I watch her breathe. In and out. In and out.
I can do this. I can be the wall. I can be the shield.
I can’t give her my heart. But I can give her this. I can give her my presence. I can give her my protection.
For now, that has to be enough.
I close my eyes. The smell of her fills the room. It’s not the scent of the past, not the ghost of memory. It’s the scent of the present.
Sick, and frightened, and mine.
I breathe it in.
And I stay.
CHAPTER TWENTY-SIX
Tex
I didn’t meanto see it.
Last night, the storm woke me up. Not the thunder—that was just noise. It was the calves.
I could hear them from here, bawling in the north pasture, separated from their mothers. The sound cut through the rain, frantic and high-pitched.
I couldn’t sleep through that. No rancher can.
I swung my legs out of bed and went to the window. I wiped a circle in the fogged glass, squinting out into the deluge.

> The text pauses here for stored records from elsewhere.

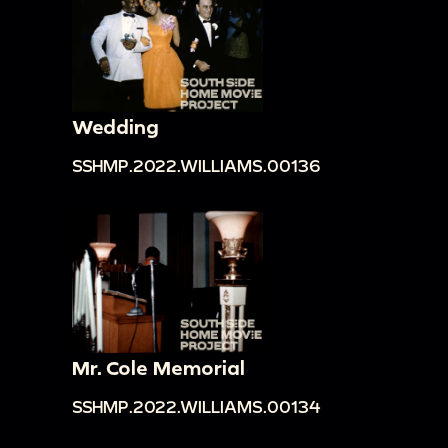
Wedding
SSHMP.2022.WILLIAMS.00136
Mr. Cole Memorial
SSHMP.2022.WILLIAMS.00134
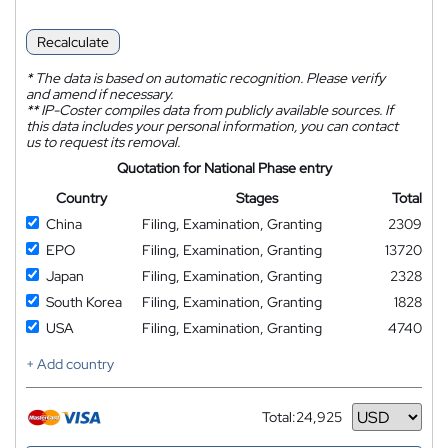
Recalculate
*
The data is based on automatic recognition. Please verify
and amend if necessary.
**
IP-Coster compiles data from publicly available sources. If
this data includes your personal information, you can contact
us to request its removal.
Quotation for National Phase entry
Country
Stages
Total
China
Filing, Examination, Granting
2309
EPO
Filing, Examination, Granting
13720
Japan
Filing, Examination, Granting
2328
South Korea
Filing, Examination, Granting
1828
USA
Filing, Examination, Granting
4740
+ Add country
Total:
24,925
Currency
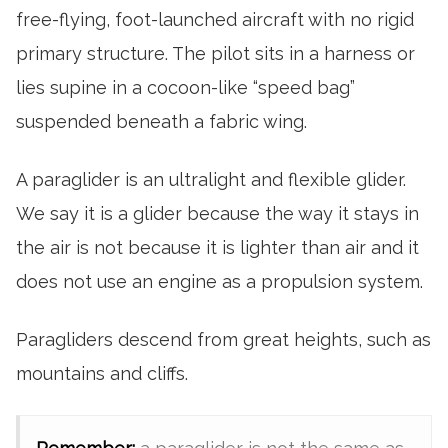
free-flying, foot-launched aircraft with no rigid
primary structure. The pilot sits in a harness or
lies supine in a cocoon-like “speed bag”
suspended beneath a fabric wing.
A paraglider is an ultralight and flexible glider.
We say it is a glider because the way it stays in
the air is not because it is lighter than air and it
does not use an engine as a propulsion system.
Paragliders descend from great heights, such as
mountains and cliffs.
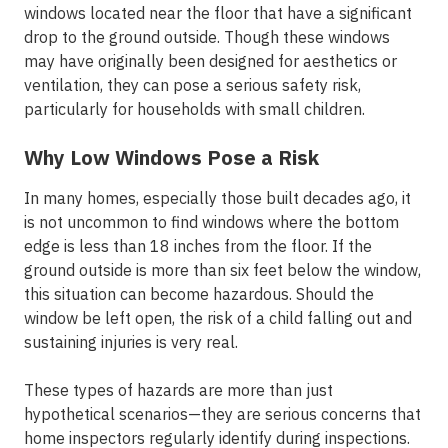
windows located near the floor that have a significant
drop to the ground outside. Though these windows
may have originally been designed for aesthetics or
ventilation, they can pose a serious safety risk,
particularly for households with small children.
Why Low Windows Pose a Risk
In many homes, especially those built decades ago, it
is not uncommon to find windows where the bottom
edge is less than 18 inches from the floor. If the
ground outside is more than six feet below the window,
this situation can become hazardous. Should the
window be left open, the risk of a child falling out and
sustaining injuries is very real.
These types of hazards are more than just
hypothetical scenarios—they are serious concerns that
home inspectors regularly identify during inspections.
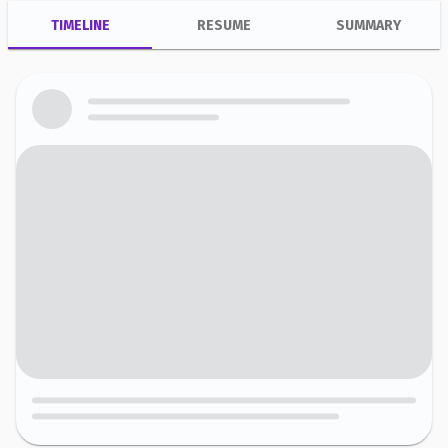
TIMELINE
RESUME
SUMMARY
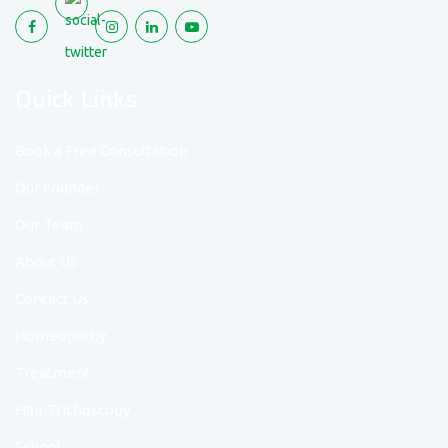
Quick Links
Book a Free Consultation
Our Founder
Our Team
About Us
Contact Us
Homeopathy
Treatment
Hair Trichoscopy
School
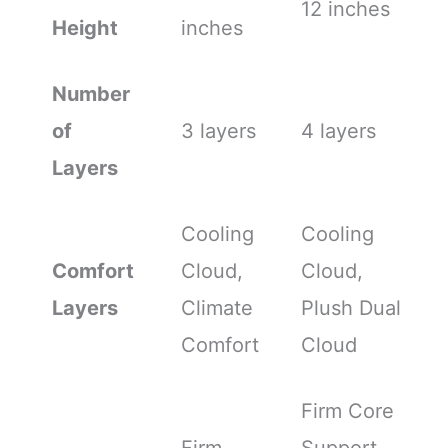
12 inches
Height
inches
Number
of
3 layers
4 layers
Layers
Cooling
Cooling
Comfort
Cloud,
Cloud,
Layers
Climate
Plush Dual
Comfort
Cloud
Firm Core
Firm
Support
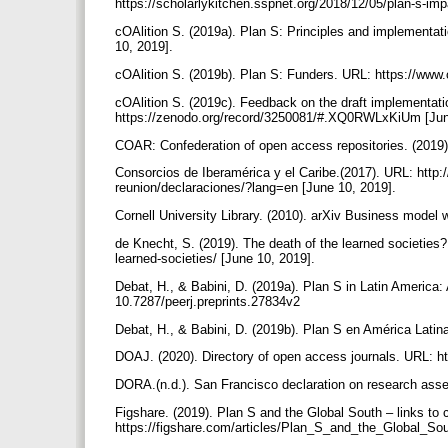
https://scholarlykitchen.sspnet.org/2018/12/05/plan-s-imp
cOAlition S. (2019a). Plan S: Principles and implementati
10, 2019].
cOAlition S. (2019b). Plan S: Funders. URL: https://www.c
cOAlition S. (2019c). Feedback on the draft implementat
https://zenodo.org/record/3250081/#.XQ0RWLxKiUm [Jun
COAR: Confederation of open access repositories. (2019).
Consorcios de Iberamérica y el Caribe.(2017). URL: http:
reunion/declaraciones/?lang=en [June 10, 2019].
Cornell University Library. (2010). arXiv Business model 
de Knecht, S. (2019). The death of the learned societies
learned-societies/ [June 10, 2019].
Debat, H., & Babini, D. (2019a). Plan S in Latin America:
10.7287/peerj.preprints.27834v2
Debat, H., & Babini, D. (2019b). Plan S en América Lati
DOAJ. (2020). Directory of open access journals. URL: ht
DORA.(n.d.). San Francisco declaration on research asse
Figshare. (2019). Plan S and the Global South – links t
https://figshare.com/articles/Plan_S_and_the_Global_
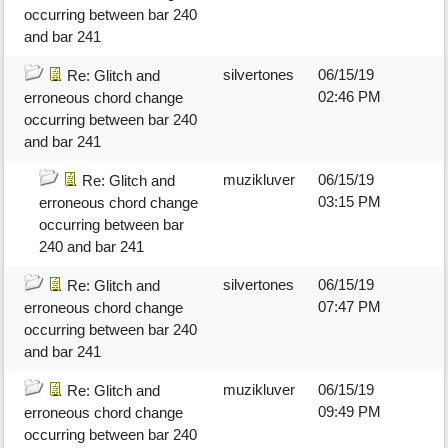
occurring between bar 240
and bar 241
silvertones
06/15/19
Re: Glitch and
02:46 PM
erroneous chord change
occurring between bar 240
and bar 241
muzikluver
06/15/19
Re: Glitch and
03:15 PM
erroneous chord change
occurring between bar
240 and bar 241
silvertones
06/15/19
Re: Glitch and
07:47 PM
erroneous chord change
occurring between bar 240
and bar 241
muzikluver
06/15/19
Re: Glitch and
09:49 PM
erroneous chord change
occurring between bar 240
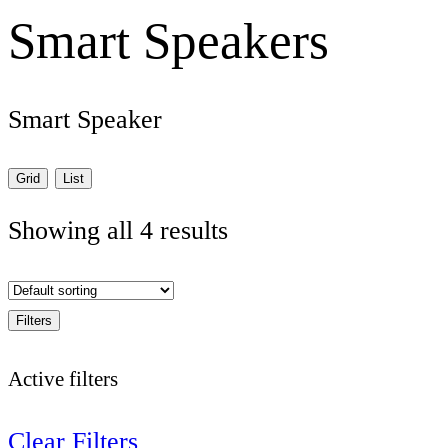
Smart Speakers
Smart Speaker
Grid
List
Showing all 4 results
Filters
Active filters
Clear Filters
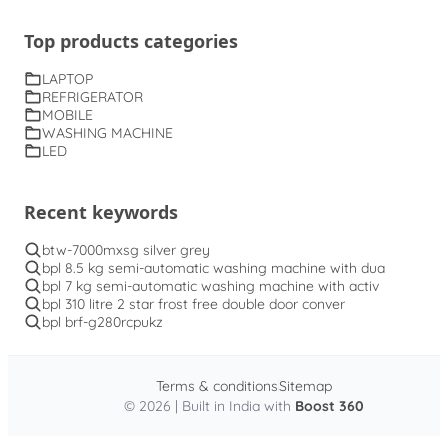
Top products categories
LAPTOP
REFRIGERATOR
MOBILE
WASHING MACHINE
LED
Recent keywords
btw-7000mxsg silver grey
bpl 8.5 kg semi-automatic washing machine with dua
bpl 7 kg semi-automatic washing machine with activ
bpl 310 litre 2 star frost free double door conver
bpl brf-g280rcpukz
Terms & conditions
Sitemap
© 2026 | Built in India with
Boost 360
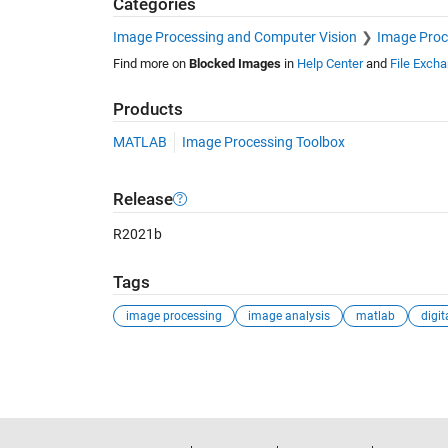
Categories
Image Processing and Computer Vision
Image Proc
Find more on
Blocked Images
in
Help Center
and
File Exch
Products
MATLAB
Image Processing Toolbox
Release
R2021b
Tags
image processing
image analysis
matlab
See Also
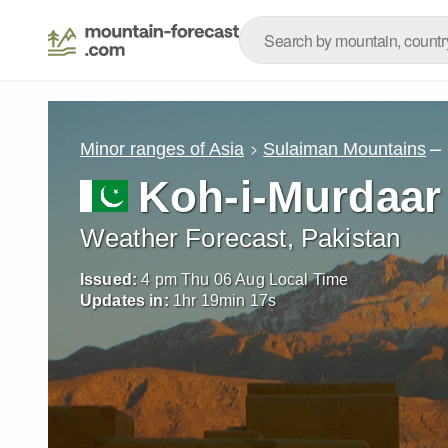
–
Minor ranges of Asia
Sulaiman Mountains
Koh-i-Murdaar
Weather Forecast, Pakistan
Issued:
4 pm Thu 06 Aug Local Time
Updates in:
1
hr
19
min
15
s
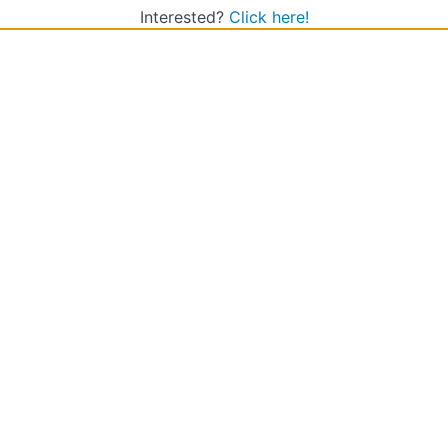
Interested?
Click here!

I expected to see a stray coyote or maybe a downed fence line.
I didn’t expect to see them.
Two shapes running through the sheets of rain, blurred by the water streaming down the pane. But I knew that gait. I knew the way he moved, shoulders hunched against the wind.
And I knew the flash of red hair, even wet and plastered to her head.
Billy and Sedona. Running together like they were being chased by the devil himself. Or running toward something.
They disappeared into the kitchen. The light flicked on, a yellow beacon in the gray dark. I stood there for a long time, mybreath fogging the glass, my hand pressed flat against the cold surface.
I went back to bed. But I didn’t sleep.
Now, it’s morning. The sun is harsh, exposing every puddle and patch of mud. The ranch looks like a disaster zone. The CDC suits are back, walking around like ghosts in their plastic armor.
Nothing feels real.
I’m sitting on the porch steps, elbows on my knees, staring at the bunkhouse. I feel like I have a hangover, but I haven’t had a drink in days.
It’s the exhaustion. The worry.
And the smell.
I catch it every time the wind shifts. Drifting from the open windows of the bunkhouse, or maybe just carried on Sedona’s skin when she walked past us earlier.
Billy’s scent is all over her.
It’s not subtle. It’s a claim. A brand. Musk and pine and something sharp, like lightning.